Heidi Quante is an interdisciplinary artist who has been designing environmental and human rights public engagement initiatives since 2003.

== Education ==
Quante attended the University of California, Berkeley and received a Bachelor of Arts in Cultural Anthropology and a Bachelor of Science in Ecology.

== Career ==
Her artwork is divided into two practices. One is personal, exploring her emotional and physical interactions with the changing environment. The other consciously engages the public in participatory artworks ranging in size from one on one personal interactions to large scale global participatory artworks. Her artworks often address social and environmental issues like climate change.

=== Creative Catalysts ===
Quante founded Creative Catalysts in 2013. Creative Catalysts collaborates with experts from diverse disciplines: art, science, community organizing and multimedia to design new initiatives for social challenges including climate change. Their initiatives seek to raise awareness, inspire dialogue and spark action on pressing social and environmental issues.

== Artworks ==

=== High Water Line ===
Quante is the co director of the High Water Line which supports individuals and communities at various levels to help them realize this innovative way of visualizing climate change.
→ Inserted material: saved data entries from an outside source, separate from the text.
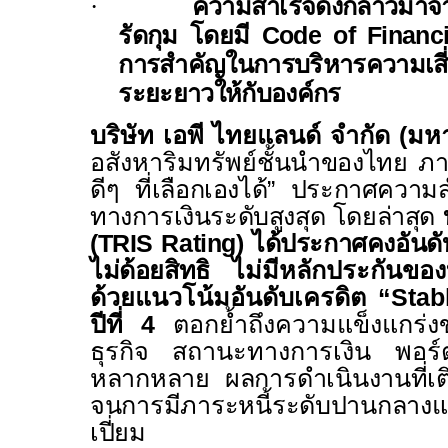
·
ความสำเร็จดังกล่าวมาจา
รัดกุม โดยมี
Code of Financi
การสำคัญในการบริหารความเสี่
ระยะยาวให้กับองค์กร
บริษัท เอพี ไทยแลนด์ จำกัด (ม
อสังหาริมทรัพย์
ชั้นนำของไทย ภาย
ดีๆ ที่เลือกเองได้” ประกาศความ
ทางการเงินระดับสูงสุด โดยล่าสุด
(
TRIS Rating)
ได้ประกาศคงอันดับ
ไม่ด้อยสิทธิ
ไม่มีหลักประกันของบ
ด้วยแนวโน้มอันดับเครดิต “
Stab
ปีที่
4
ตอกย้ำถึงความแข็งแกร่
ธุรกิจ สถานะทางการเงิน พอร์ต
หลากหลาย ผลการดำเนินงานที่เต
จนการมีภาระหนี้ระดับปานกลางแล
เปี่ยม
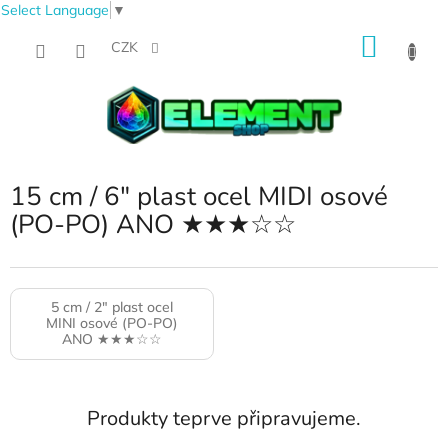
Select Language
▼
Přejít
NÁKU
na
CZK
obsah
KOŠÍK
15 cm / 6" plast ocel MIDI osové
(PO-PO) ANO ★★★☆☆
5 cm / 2" plast ocel
MINI osové (PO-PO)
ANO ★★★☆☆
Produkty teprve připravujeme.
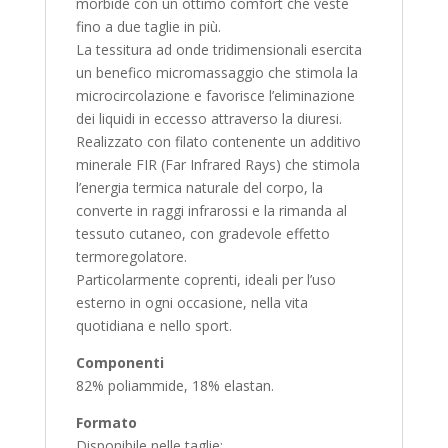
morbide con un ottimo comfort che veste
fino a due taglie in più.
La tessitura ad onde tridimensionali esercita
un benefico micromassaggio che stimola la
microcircolazione e favorisce l’eliminazione
dei liquidi in eccesso attraverso la diuresi.
Realizzato con filato contenente un additivo
minerale FIR (Far Infrared Rays) che stimola
l’energia termica naturale del corpo, la
converte in raggi infrarossi e la rimanda al
tessuto cutaneo, con gradevole effetto
termoregolatore.
Particolarmente coprenti, ideali per l’uso
esterno in ogni occasione, nella vita
quotidiana e nello sport.
Componenti
82% poliammide, 18% elastan.
Formato
Disponibile nelle taglie:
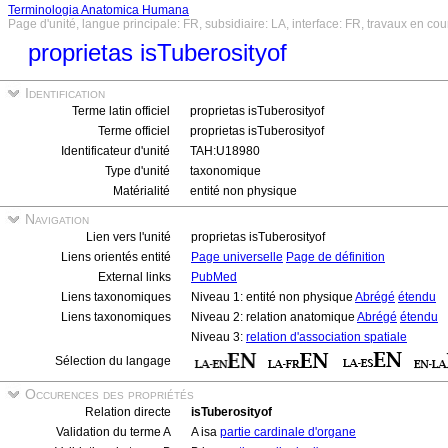
Terminologia Anatomica Humana
Page d'unité, langue principale: FR, subsidiaire: LA, interface: FR, travaux en cou
proprietas isTuberosityof
Identification
Terme latin officiel
proprietas isTuberosityof
Terme officiel
proprietas isTuberosityof
Identificateur d'unité
TAH:U18980
Type d'unité
taxonomique
Matérialité
entité non physique
Navigation
Lien vers l'unité
proprietas isTuberosityof
Liens orientés entité
Page universelle
Page de définition
External links
PubMed
Liens taxonomiques
Niveau 1: entité non physique
Abrégé
étendu
Liens taxonomiques
Niveau 2: relation anatomique
Abrégé
étendu
Niveau 3:
relation d'association spatiale
Sélection du langage
Occurences des propriétés
Relation directe
isTuberosityof
Validation du terme A
A isa
partie cardinale d'organe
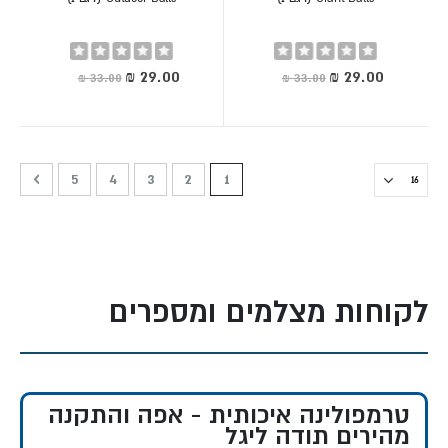
Rating:
Rating:
0%
0%
מחיר
מחיר
מיוחד
מיוחד
דף
דף
דף
דף
דף
You're currently reading page
דף
הבא
5
4
3
2
1
לקוחות מצלמים ומספרים
טרמפולינה איכותית - אפה והתקנה
מהירים תודה ליגל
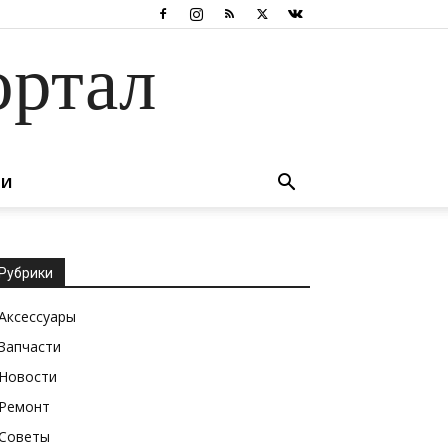
ортал
ТИ
Рубрики
Аксессуары
Запчасти
Новости
Ремонт
Советы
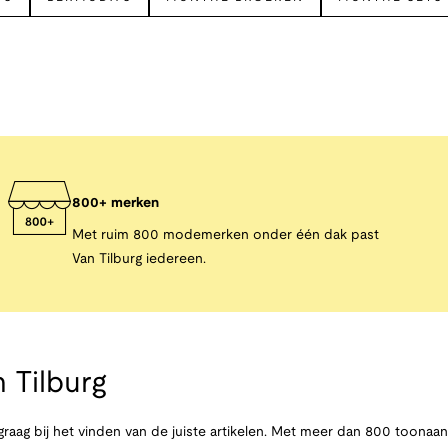
800+ merken
Met ruim 800 modemerken onder één dak past
Van Tilburg iedereen.
 Tilburg
raag bij het vinden van de juiste artikelen. Met meer dan 800 toona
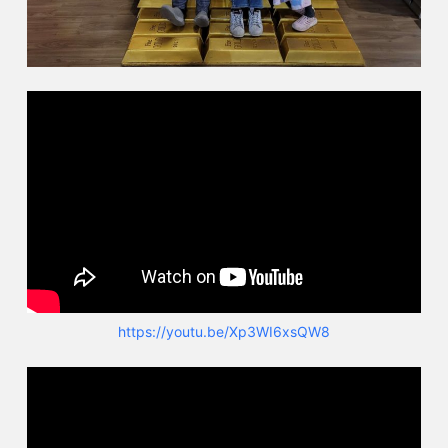
https://youtu.be/Xp3WI6xsQW8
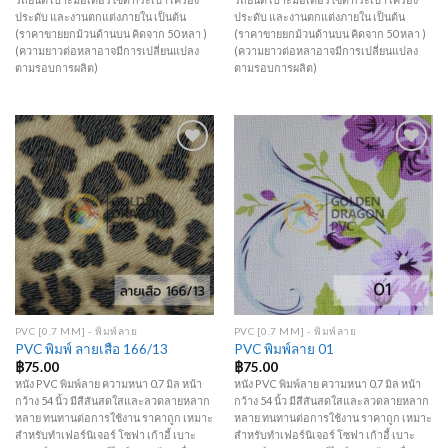
ประดับ และงานตกแต่งภายใน เป็นต้น
ประดับ และงานตกแต่งภายใน เป็นต้น
(ราคาขายยกม้วนด้านบน คิดจาก 50 หลา )
(ราคาขายยกม้วนด้านบน คิดจาก 50 หลา )
(ความยาวต่อหลาอาจมีการเปลี่ยนแปลง
(ความยาวต่อหลาอาจมีการเปลี่ยนแปลง
ตามรอบการผลิต)
ตามรอบการผลิต)
Add to
Add to
Wishlist
Wishlist
PVC [0.7 MM] - พิมพ์ลาย
PVC [0.7 MM] - พิมพ์ลาย
PVC พิมพ์ ลายเสือ 166/13
PVC พิมพ์ลาย 01
฿
75.00
฿
75.00
หนัง PVC พิมพ์ลาย ความหนา 0.7 มิล หน้า
หนัง PVC พิมพ์ลาย ความหนา 0.7 มิล หน้า
กว้าง 54 นิ้ว มีสีสันสดใสและลวดลายหลาก
กว้าง 54 นิ้ว มีสีสันสดใสและลวดลายหลาก
หลาย ทนทานต่อการใช้งาน ราคาถูก เหมาะ
หลาย ทนทานต่อการใช้งาน ราคาถูก เหมาะ
สำหรับทำเฟอร์นิเจอร์ โซฟา เก้าอี้ เบาะ
สำหรับทำเฟอร์นิเจอร์ โซฟา เก้าอี้ เบาะ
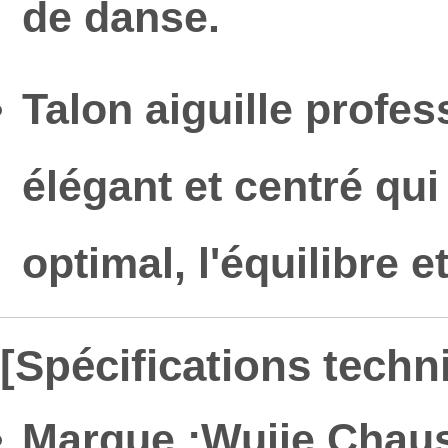
de danse.
Talon aiguille profes
élégant et centré qui
optimal, l'équilibre e
[Spécifications techn
Marque :
Wujie Chaus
==== The Bureau of Linguistical Reality ====
In 2014 Quante Co-Created the social engagement artwork The Bureau of Linguistical Reality with fellow artist Alicia Escott. The Bureau of Linguistical Reality is an ongoing social engagement artwork that collaborates with the public to create new words for feelings and experiences of living in the Anthropocene.

WeAreWater

Since 2016, Quante has been exploring diverse water sources that she is connected to. Uba Seo, the first audio video artwork of WeAreWater, was Official Selection of the 2022 Wild and Scenic Film Festival. Meditations on a Glacier, an audio video artwork on the source of Quante's drinking water, premiered at Swissnex in San Francisco in 2025 as part of the United Nations Year of the Glaciers.